手や指は、物を握る、掴む、叩く、擦るなど日常生活において大切な役割を持っていますが、人体の中でも特に繊細な構造となっています。また、手や指には繊細な知覚もあり、様々な情報を脳との間でやり取りをします。複雑な構造の骨と関節、それを取り巻く筋肉、腱、神経、血管がこれでもかというほど集まっているため、わずかな怪我でも、日常生活や仕事において多大な支障が出ることが予測される部位になっています。

右手

指先から下に順に、末節骨、中節骨、基節骨、中手骨と呼び、親指には中節骨が無く、末節骨と基節骨と中手骨で構成されています。

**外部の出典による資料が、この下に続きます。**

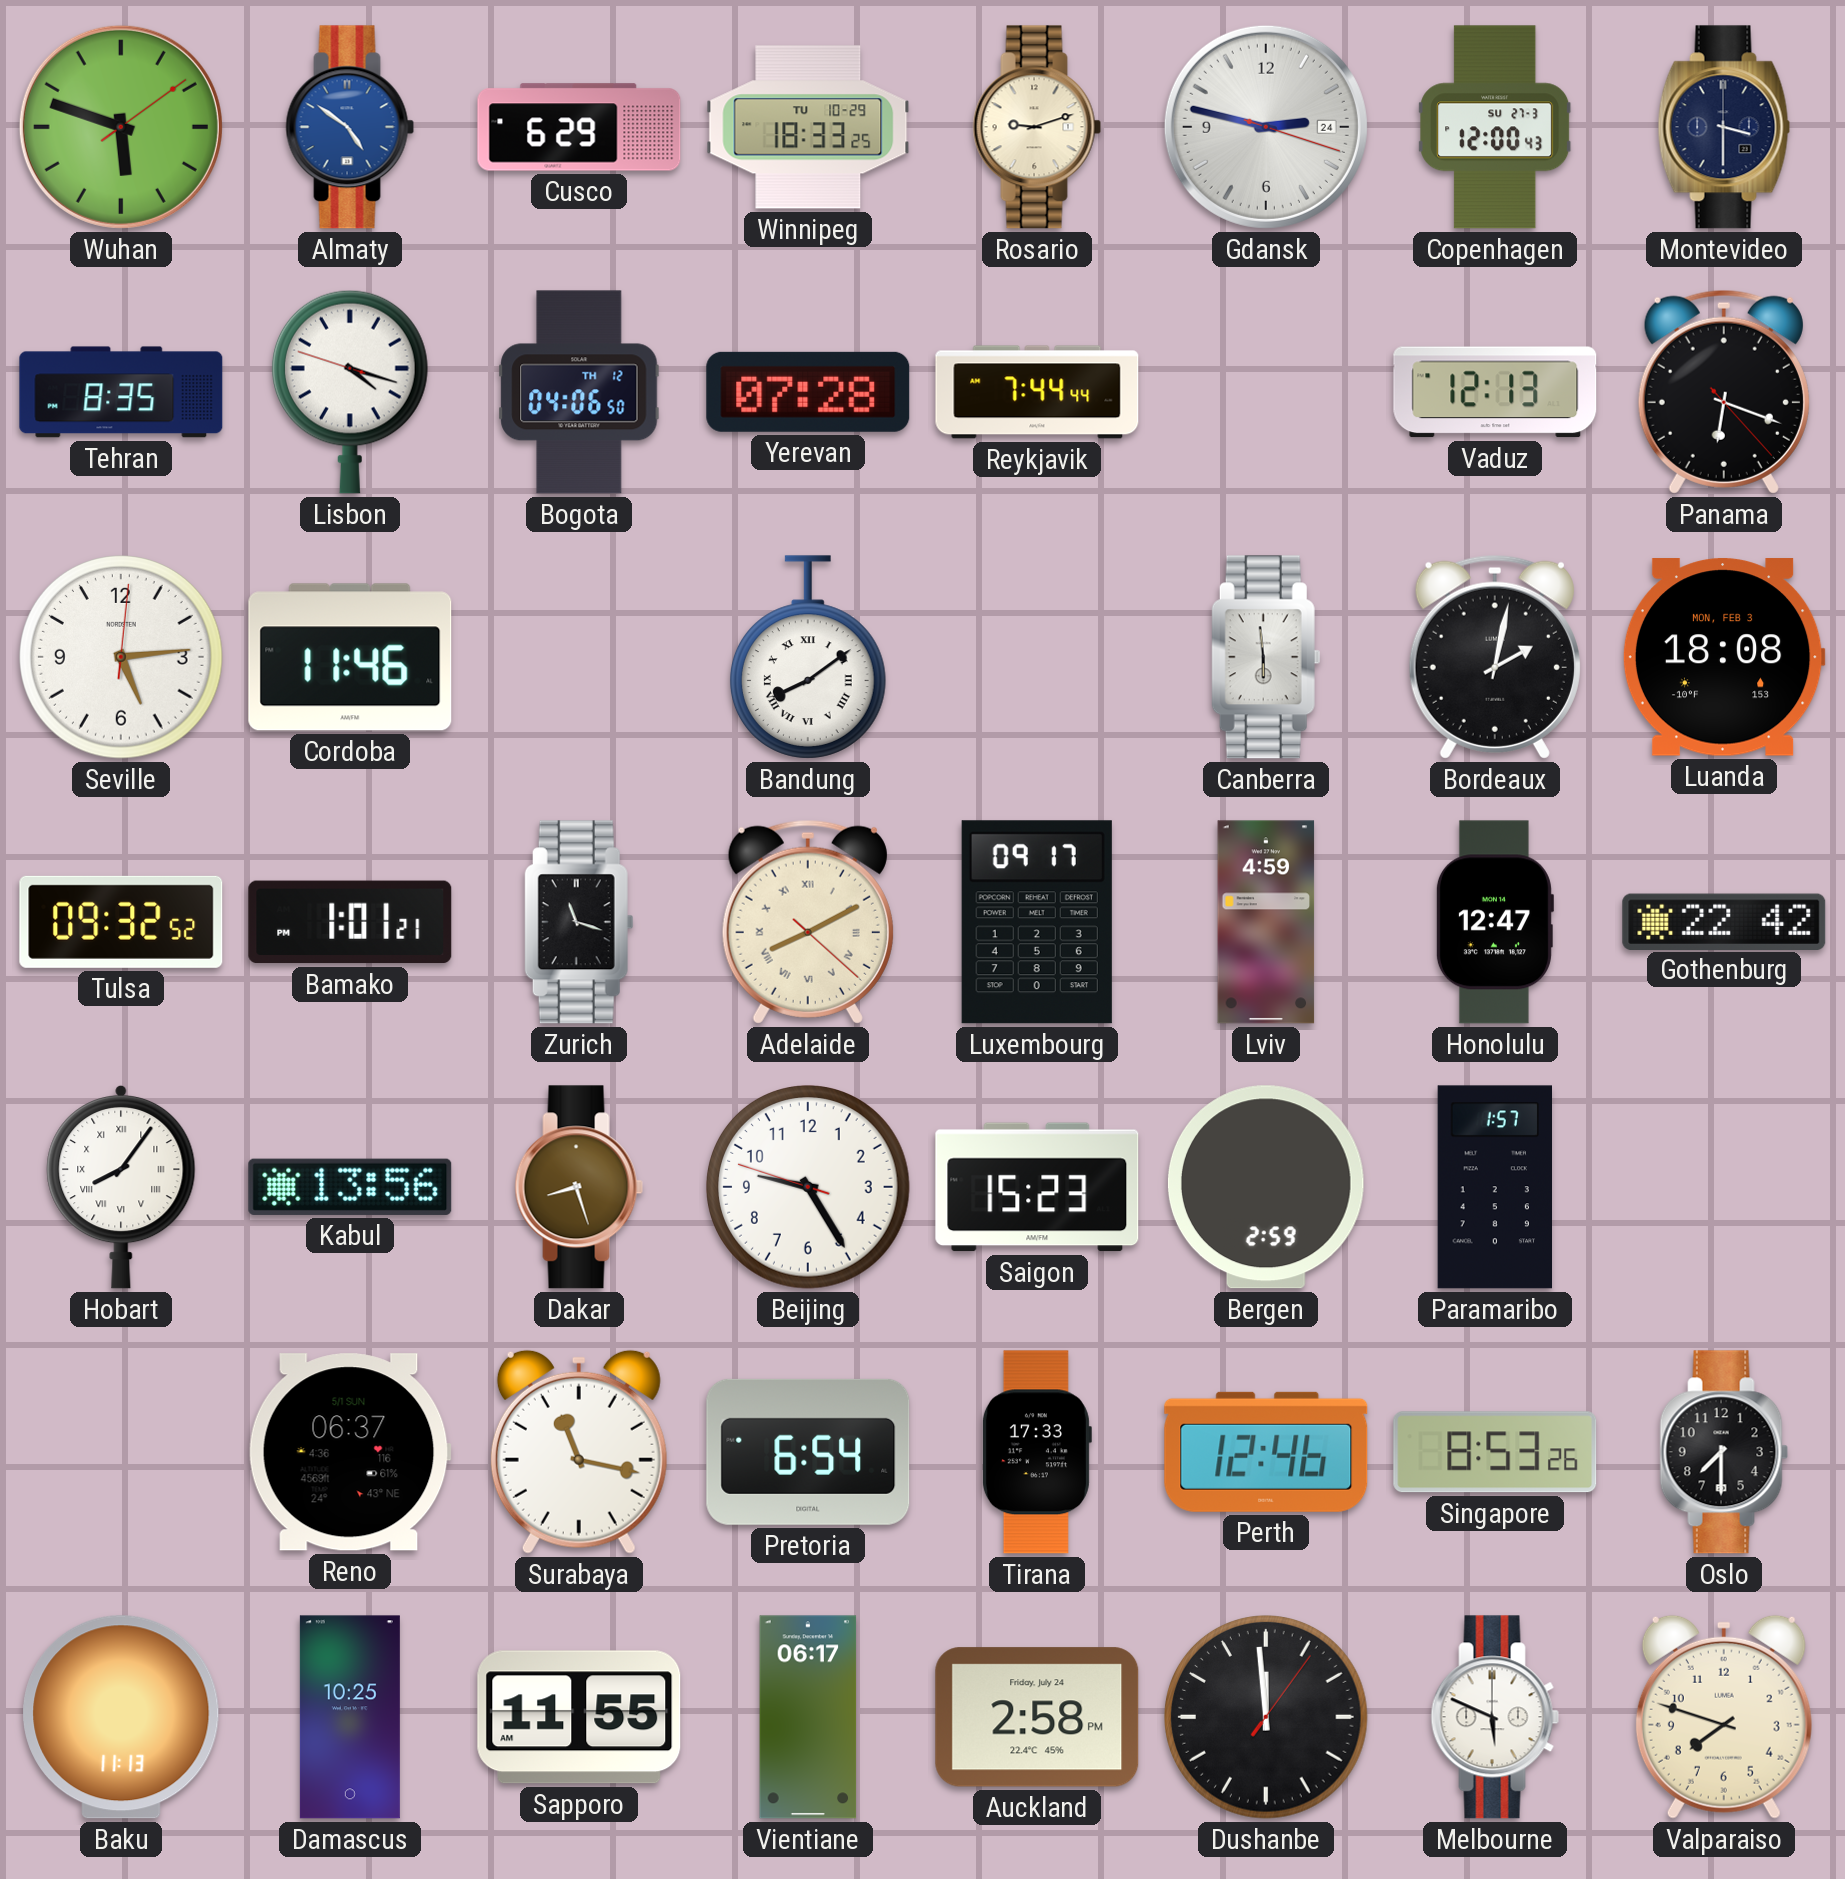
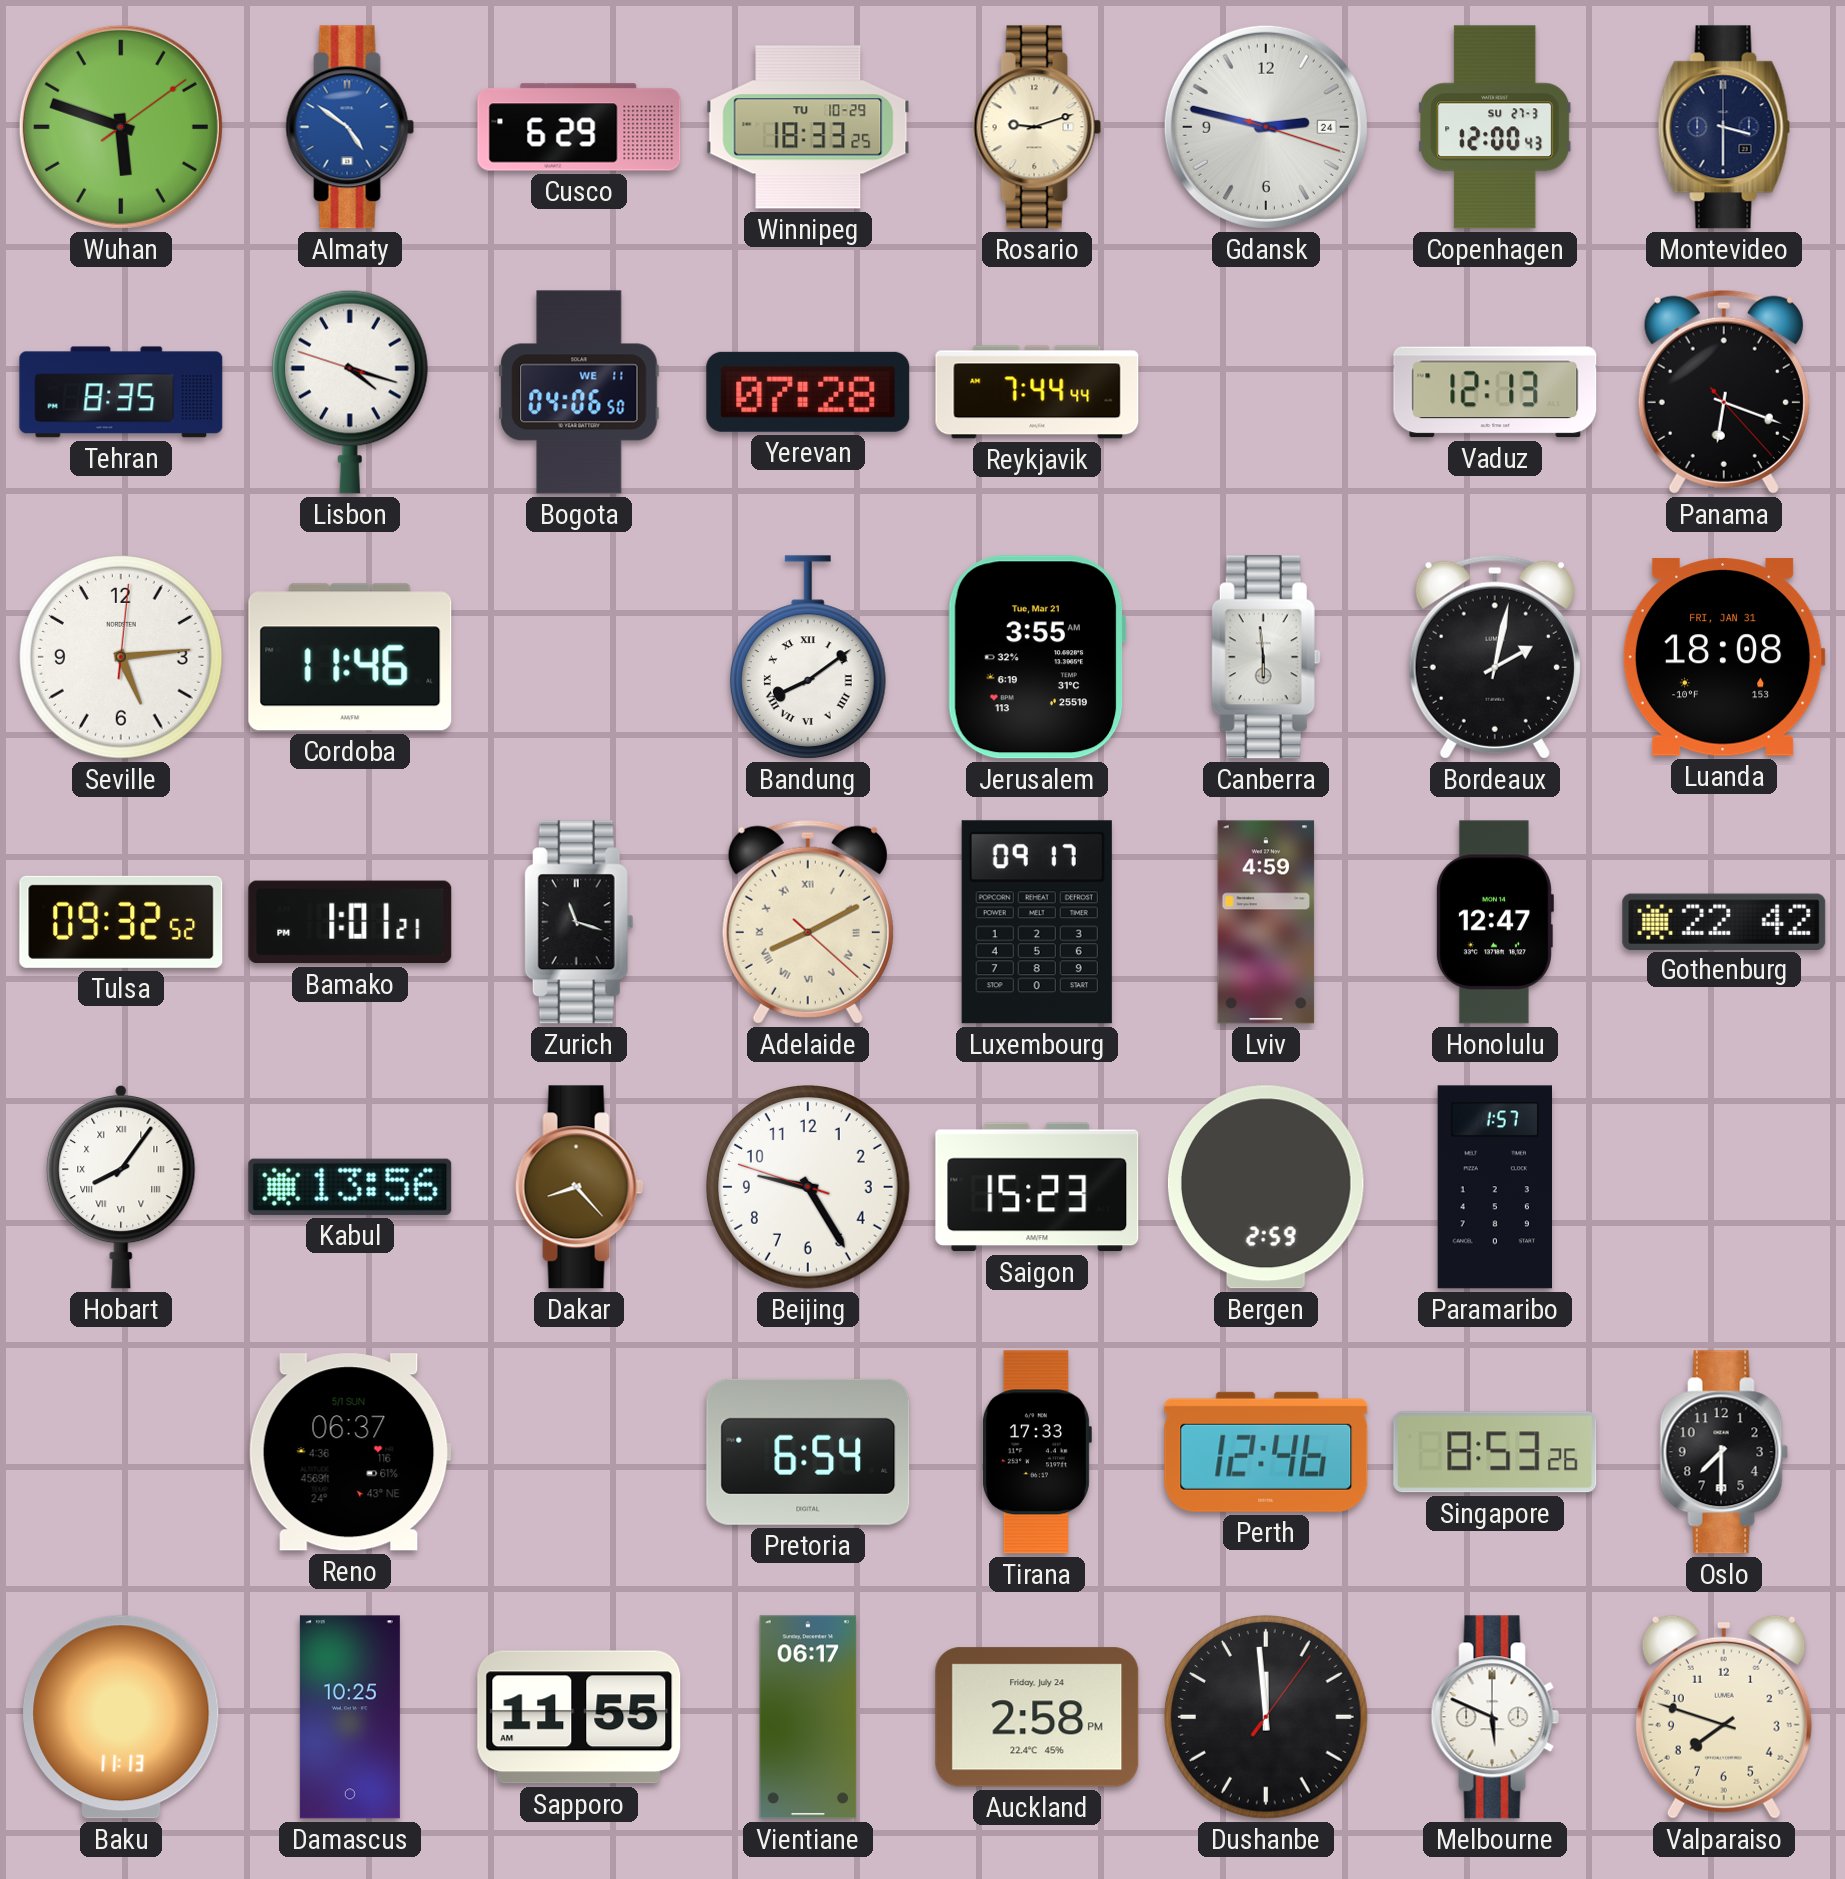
Bogota date: TH 12 -> WE 11
Jerusalem: none -> 3:55
Luanda date: MON, FEB 3 -> FRI, JAN 31
Dakar: 8:27 -> 8:23
Surabaya: 11:17 -> none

中手骨の下にあるのは手根骨といい、遠位手根列には、大菱形骨、小菱形骨、有頭骨、有鉤骨があり、近位手根列には、舟状骨、月状骨三角骨が配列されています。手根骨のうち豆状骨は、尺側手根屈筋腱の中にある種子骨です。

具体的に言うと、橈骨と尺骨に加えて8つの手根骨によって構成されている手関節、指には24の関節など、多数の関節を有しており、手の骨は、手根骨が8つ、中手骨が5つ、基節骨が5つ、中節骨が4つ、末節骨が5つの合計27本の骨で構成されています。

手首

さらに、手関節の尺側には、TFCC(三角線維軟骨複合体)があり、手首の骨を支えて、手首の外側の衝撃吸収作用の役割を持っています。